## TASK DIRECTIONS
Would you please repeat all of the data exactly, omitting the pictures?

____ RECORDS SUPPLIED

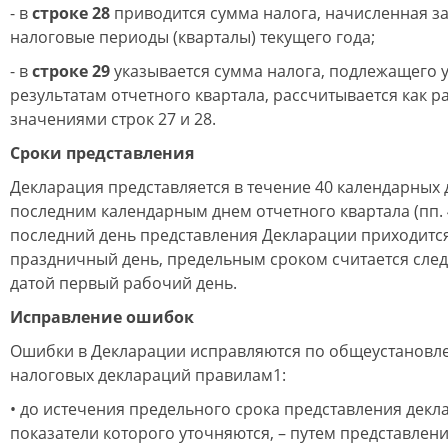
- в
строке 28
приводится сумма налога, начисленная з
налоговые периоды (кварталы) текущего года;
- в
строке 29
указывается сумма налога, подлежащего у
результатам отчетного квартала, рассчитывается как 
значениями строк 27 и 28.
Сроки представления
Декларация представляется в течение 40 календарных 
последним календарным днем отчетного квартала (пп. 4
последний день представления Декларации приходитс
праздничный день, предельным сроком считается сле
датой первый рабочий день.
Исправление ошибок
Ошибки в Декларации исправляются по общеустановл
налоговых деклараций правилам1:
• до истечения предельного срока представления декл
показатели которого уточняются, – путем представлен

________

## WRITTEN RESPONSE
- в
строке 28
приводится сумма налога, начисленная з
налоговые периоды (кварталы) текущего года;
- в
строке 29
указывается сумма налога, подлежащего у
результатам отчетного квартала, рассчитывается как 
значениями строк 27 и 28.
Сроки представления
Декларация представляется в течение 40 календарных 
последним календарным днем отчетного квартала (пп. 4
последний день представления Декларации приходитс
праздничный день, предельным сроком считается сле
датой первый рабочий день.
Исправление ошибок
Ошибки в Декларации исправляются по общеустановл
налоговых деклараций правилам1:
• до истечения предельного срока представления декл
показатели которого уточняются, – путем представлен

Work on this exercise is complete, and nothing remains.